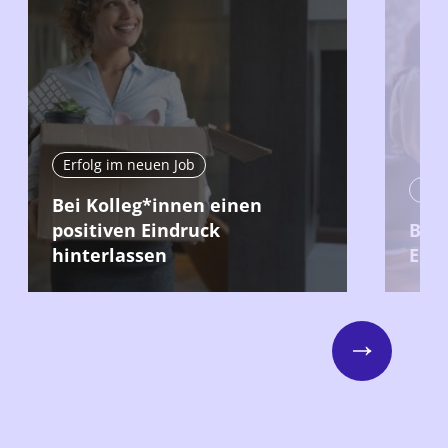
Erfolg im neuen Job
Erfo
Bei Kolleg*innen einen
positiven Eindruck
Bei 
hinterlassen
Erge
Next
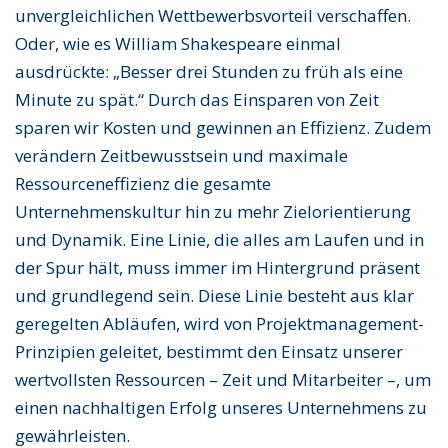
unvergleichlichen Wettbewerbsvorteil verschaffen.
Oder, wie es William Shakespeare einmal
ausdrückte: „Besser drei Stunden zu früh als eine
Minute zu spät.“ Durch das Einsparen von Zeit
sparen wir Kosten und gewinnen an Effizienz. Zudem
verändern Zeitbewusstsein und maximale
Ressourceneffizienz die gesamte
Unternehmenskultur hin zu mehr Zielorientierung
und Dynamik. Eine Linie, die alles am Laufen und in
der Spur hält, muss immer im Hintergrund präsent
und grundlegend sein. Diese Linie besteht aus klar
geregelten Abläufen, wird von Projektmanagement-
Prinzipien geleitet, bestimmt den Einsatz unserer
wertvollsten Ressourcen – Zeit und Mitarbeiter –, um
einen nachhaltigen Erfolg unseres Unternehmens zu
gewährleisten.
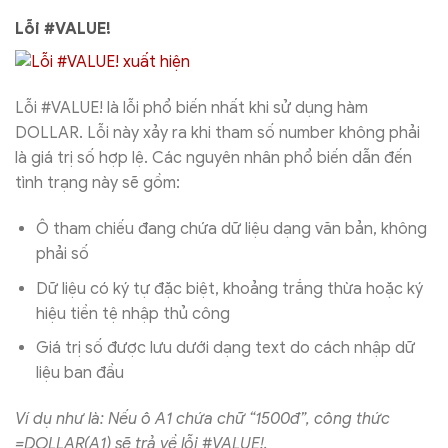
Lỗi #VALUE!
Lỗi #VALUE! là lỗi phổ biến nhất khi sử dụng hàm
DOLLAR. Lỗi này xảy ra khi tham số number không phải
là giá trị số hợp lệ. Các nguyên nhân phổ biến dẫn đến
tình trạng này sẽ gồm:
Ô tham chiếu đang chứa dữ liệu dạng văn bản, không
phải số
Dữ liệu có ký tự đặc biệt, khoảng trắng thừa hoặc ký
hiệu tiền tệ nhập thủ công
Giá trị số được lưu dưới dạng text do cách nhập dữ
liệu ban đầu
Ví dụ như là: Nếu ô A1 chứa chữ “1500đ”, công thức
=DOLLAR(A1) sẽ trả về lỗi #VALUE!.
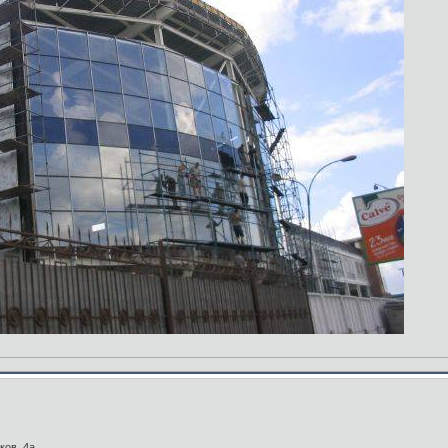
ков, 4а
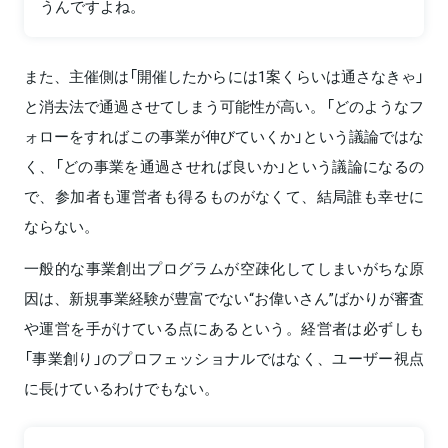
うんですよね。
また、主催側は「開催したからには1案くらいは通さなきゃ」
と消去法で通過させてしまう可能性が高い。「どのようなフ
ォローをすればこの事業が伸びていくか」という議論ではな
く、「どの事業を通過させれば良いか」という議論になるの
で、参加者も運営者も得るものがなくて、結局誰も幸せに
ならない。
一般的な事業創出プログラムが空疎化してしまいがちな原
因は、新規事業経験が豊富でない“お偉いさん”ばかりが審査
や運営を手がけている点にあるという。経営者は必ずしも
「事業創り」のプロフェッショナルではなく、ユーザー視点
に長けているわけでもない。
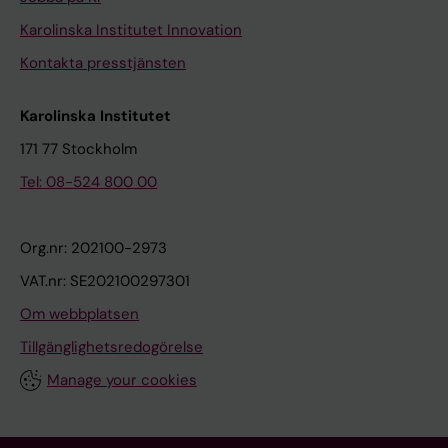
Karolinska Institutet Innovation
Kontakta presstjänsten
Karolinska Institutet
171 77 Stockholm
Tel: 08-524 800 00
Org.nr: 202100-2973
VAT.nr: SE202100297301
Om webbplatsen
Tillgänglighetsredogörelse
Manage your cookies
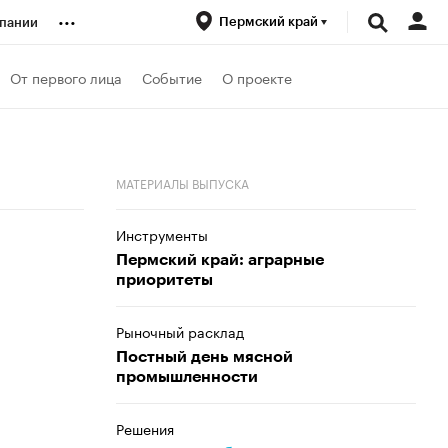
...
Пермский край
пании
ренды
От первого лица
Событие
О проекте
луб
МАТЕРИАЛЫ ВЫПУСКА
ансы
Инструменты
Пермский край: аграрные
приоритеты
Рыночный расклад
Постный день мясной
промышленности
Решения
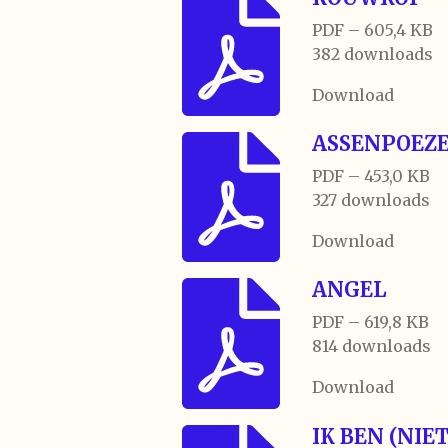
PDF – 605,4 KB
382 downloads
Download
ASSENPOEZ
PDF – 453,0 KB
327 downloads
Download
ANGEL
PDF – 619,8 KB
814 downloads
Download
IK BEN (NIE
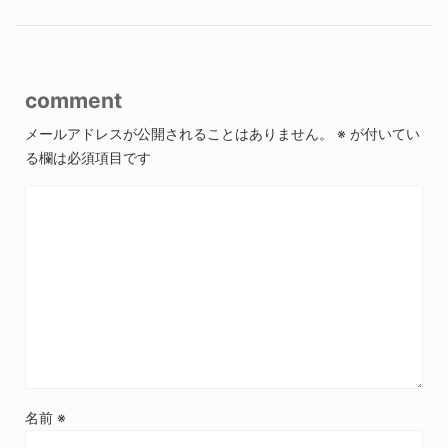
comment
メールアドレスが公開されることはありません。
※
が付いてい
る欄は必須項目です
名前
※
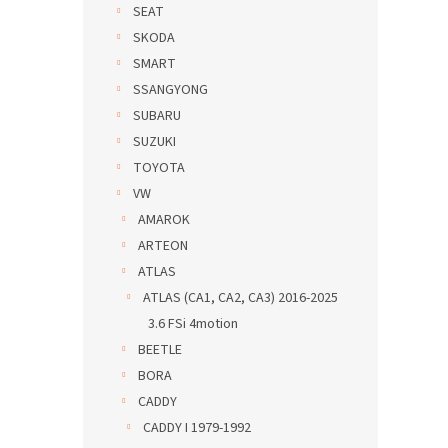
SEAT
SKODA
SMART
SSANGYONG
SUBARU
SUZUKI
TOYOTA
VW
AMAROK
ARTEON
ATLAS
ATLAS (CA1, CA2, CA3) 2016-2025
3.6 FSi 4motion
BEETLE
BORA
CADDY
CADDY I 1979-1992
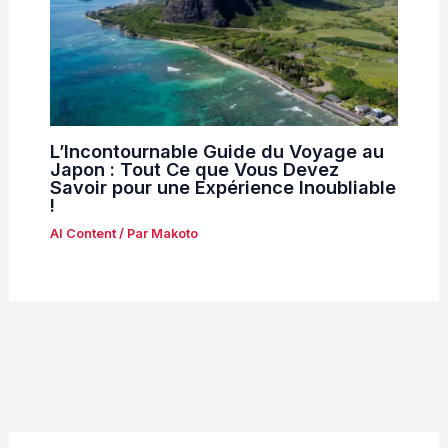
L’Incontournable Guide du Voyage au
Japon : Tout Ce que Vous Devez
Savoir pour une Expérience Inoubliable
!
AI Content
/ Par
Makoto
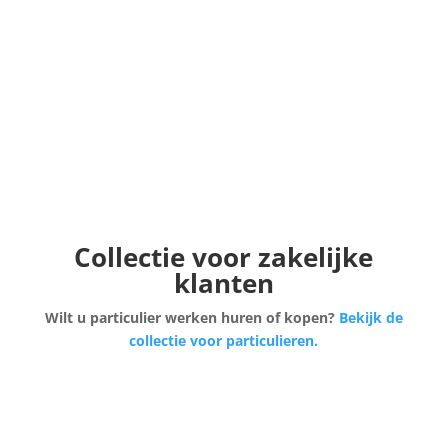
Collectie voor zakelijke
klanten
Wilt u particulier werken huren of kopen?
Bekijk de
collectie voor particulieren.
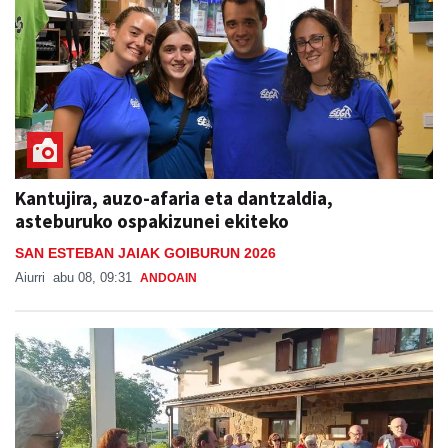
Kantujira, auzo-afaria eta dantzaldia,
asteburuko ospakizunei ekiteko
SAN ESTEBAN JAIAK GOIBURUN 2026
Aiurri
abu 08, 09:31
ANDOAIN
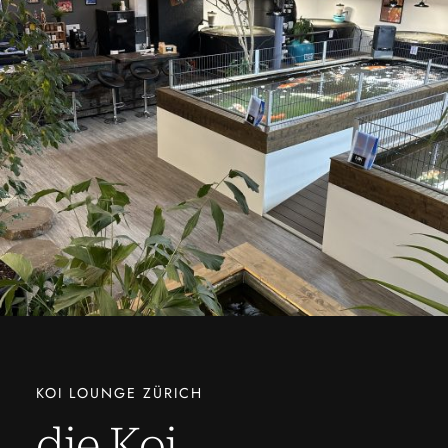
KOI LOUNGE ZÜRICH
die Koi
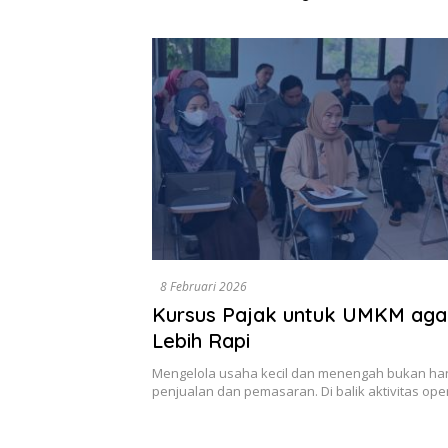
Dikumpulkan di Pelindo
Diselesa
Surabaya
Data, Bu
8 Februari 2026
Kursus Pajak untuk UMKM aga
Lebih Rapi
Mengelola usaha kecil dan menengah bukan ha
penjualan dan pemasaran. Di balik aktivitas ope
━━━━
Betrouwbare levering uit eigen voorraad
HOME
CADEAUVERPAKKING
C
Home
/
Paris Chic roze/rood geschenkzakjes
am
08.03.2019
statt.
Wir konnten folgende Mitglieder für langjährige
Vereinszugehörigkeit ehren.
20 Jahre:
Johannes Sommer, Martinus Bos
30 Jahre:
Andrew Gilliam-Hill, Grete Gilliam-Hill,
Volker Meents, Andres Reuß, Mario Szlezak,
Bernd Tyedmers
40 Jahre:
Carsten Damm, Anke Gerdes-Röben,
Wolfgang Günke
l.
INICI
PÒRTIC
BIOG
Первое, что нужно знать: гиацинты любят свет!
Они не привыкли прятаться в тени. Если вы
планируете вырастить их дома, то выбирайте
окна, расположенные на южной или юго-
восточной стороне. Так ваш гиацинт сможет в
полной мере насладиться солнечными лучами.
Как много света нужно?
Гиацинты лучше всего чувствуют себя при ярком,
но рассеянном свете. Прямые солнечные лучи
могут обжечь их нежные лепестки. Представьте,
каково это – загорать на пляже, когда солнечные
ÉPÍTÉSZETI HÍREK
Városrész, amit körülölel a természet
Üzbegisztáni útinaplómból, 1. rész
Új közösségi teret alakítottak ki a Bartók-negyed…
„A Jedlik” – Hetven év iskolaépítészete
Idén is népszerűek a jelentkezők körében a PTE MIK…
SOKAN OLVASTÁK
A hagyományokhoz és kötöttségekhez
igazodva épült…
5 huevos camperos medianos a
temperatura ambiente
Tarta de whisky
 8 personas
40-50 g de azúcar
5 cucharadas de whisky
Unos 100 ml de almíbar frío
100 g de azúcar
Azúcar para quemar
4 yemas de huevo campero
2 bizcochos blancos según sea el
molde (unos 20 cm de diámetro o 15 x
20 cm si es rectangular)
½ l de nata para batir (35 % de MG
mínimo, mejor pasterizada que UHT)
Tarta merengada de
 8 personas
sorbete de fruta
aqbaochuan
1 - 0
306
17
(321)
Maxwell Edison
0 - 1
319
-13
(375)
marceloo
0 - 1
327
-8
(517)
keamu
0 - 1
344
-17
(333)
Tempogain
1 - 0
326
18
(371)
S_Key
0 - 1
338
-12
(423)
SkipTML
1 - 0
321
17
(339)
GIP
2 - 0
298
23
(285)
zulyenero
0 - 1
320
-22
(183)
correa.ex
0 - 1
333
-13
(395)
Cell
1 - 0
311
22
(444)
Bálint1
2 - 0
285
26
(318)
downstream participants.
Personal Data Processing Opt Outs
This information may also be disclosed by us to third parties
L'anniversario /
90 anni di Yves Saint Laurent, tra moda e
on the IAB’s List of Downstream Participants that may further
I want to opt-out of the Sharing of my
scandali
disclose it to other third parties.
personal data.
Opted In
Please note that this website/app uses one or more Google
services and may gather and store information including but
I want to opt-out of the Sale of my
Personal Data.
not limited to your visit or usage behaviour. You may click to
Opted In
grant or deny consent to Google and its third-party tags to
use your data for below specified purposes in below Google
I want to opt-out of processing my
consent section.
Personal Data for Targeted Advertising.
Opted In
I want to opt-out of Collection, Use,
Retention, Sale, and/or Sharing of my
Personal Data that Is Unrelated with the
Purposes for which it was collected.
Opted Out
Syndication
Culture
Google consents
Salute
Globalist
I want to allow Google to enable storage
━━━━
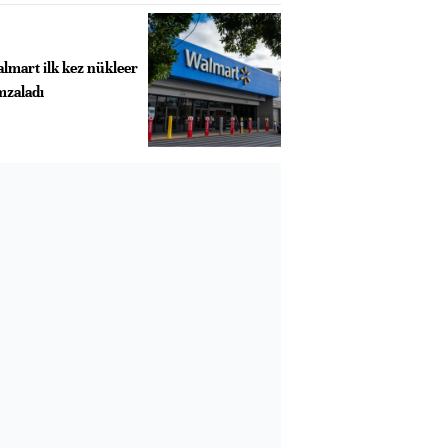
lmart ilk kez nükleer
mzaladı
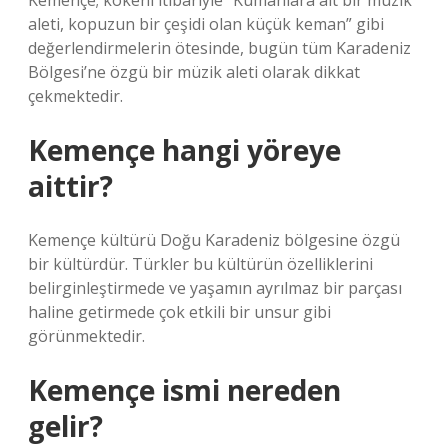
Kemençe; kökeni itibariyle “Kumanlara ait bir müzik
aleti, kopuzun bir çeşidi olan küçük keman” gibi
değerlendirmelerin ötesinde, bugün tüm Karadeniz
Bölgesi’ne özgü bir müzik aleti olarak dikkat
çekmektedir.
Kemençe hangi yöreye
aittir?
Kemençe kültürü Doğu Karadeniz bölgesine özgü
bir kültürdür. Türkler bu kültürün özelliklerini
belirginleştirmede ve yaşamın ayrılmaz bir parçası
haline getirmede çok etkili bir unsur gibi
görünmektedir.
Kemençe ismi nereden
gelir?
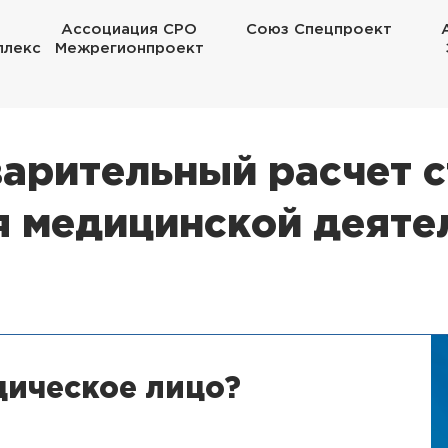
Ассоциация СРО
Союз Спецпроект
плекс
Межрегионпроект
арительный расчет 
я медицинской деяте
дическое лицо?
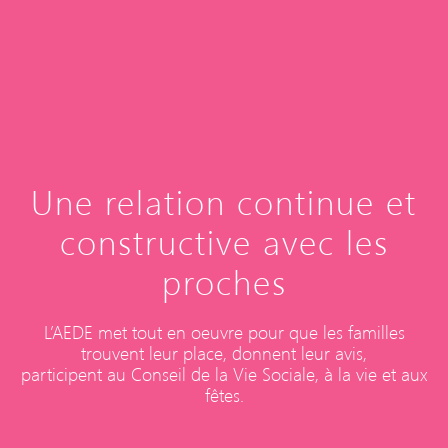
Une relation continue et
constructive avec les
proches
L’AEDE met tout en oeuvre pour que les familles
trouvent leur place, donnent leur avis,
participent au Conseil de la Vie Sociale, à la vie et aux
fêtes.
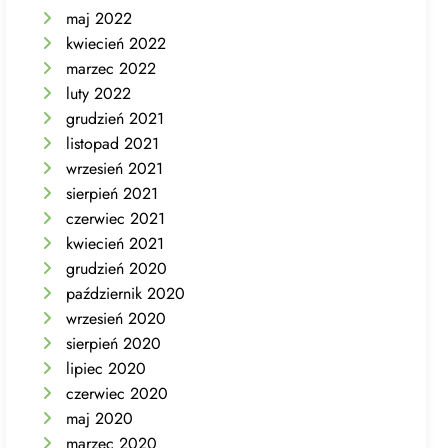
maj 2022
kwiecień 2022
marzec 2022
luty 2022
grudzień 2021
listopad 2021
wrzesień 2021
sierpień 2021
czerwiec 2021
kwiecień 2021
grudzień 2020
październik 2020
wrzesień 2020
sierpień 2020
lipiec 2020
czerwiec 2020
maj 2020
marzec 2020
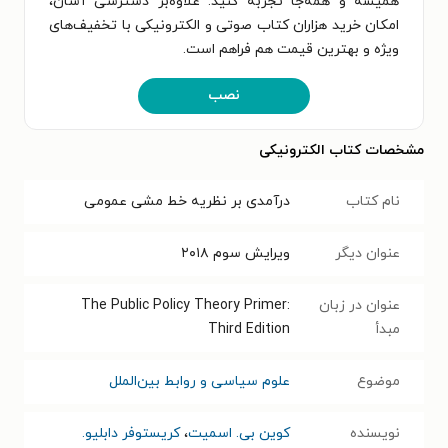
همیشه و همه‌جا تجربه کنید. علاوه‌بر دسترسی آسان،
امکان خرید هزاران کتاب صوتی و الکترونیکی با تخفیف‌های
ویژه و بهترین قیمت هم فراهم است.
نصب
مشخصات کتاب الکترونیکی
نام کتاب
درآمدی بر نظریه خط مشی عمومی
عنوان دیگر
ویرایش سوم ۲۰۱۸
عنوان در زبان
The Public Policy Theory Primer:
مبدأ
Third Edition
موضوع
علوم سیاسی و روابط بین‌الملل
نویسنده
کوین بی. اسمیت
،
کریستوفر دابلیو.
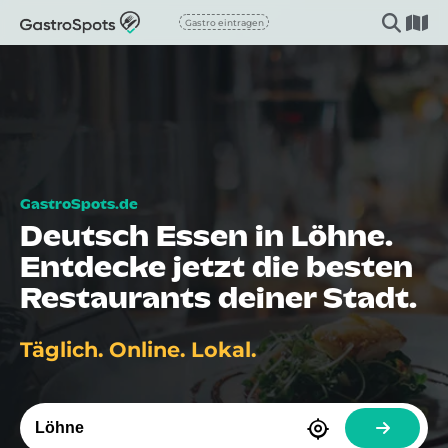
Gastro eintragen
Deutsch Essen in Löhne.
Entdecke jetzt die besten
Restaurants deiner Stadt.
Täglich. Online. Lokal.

━━━━
Assignment:
Return, exactly as they stand, the lines above from the one with "Erfolg im neuen Job" to the one with "Dữ liệu có ký", omitting any pictures among them.

Answer space:
Erfolg im neuen Job
Erfo
Bei Kolleg*innen einen
positiven Eindruck
Bei 
hinterlassen
Erge
Next
unvergleichlichen Wettbewerbsvorteil verschaffen.
Oder, wie es William Shakespeare einmal
ausdrückte: „Besser drei Stunden zu früh als eine
Minute zu spät.“ Durch das Einsparen von Zeit
sparen wir Kosten und gewinnen an Effizienz. Zudem
verändern Zeitbewusstsein und maximale
Ressourceneffizienz die gesamte
Unternehmenskultur hin zu mehr Zielorientierung
und Dynamik. Eine Linie, die alles am Laufen und in
der Spur hält, muss immer im Hintergrund präsent
und grundlegend sein. Diese Linie besteht aus klar
geregelten Abläufen, wird von Projektmanagement-
Prinzipien geleitet, bestimmt den Einsatz unserer
wertvollsten Ressourcen – Zeit und Mitarbeiter –, um
einen nachhaltigen Erfolg unseres Unternehmens zu
gewährleisten.
Lỗi #VALUE!
Lỗi #VALUE! là lỗi phổ biến nhất khi sử dụng hàm
DOLLAR. Lỗi này xảy ra khi tham số number không phải
là giá trị số hợp lệ. Các nguyên nhân phổ biến dẫn đến
tình trạng này sẽ gồm:
Ô tham chiếu đang chứa dữ liệu dạng văn bản, không
phải số
Dữ liệu có ký tự đặc biệt, khoảng trắng thừa hoặc ký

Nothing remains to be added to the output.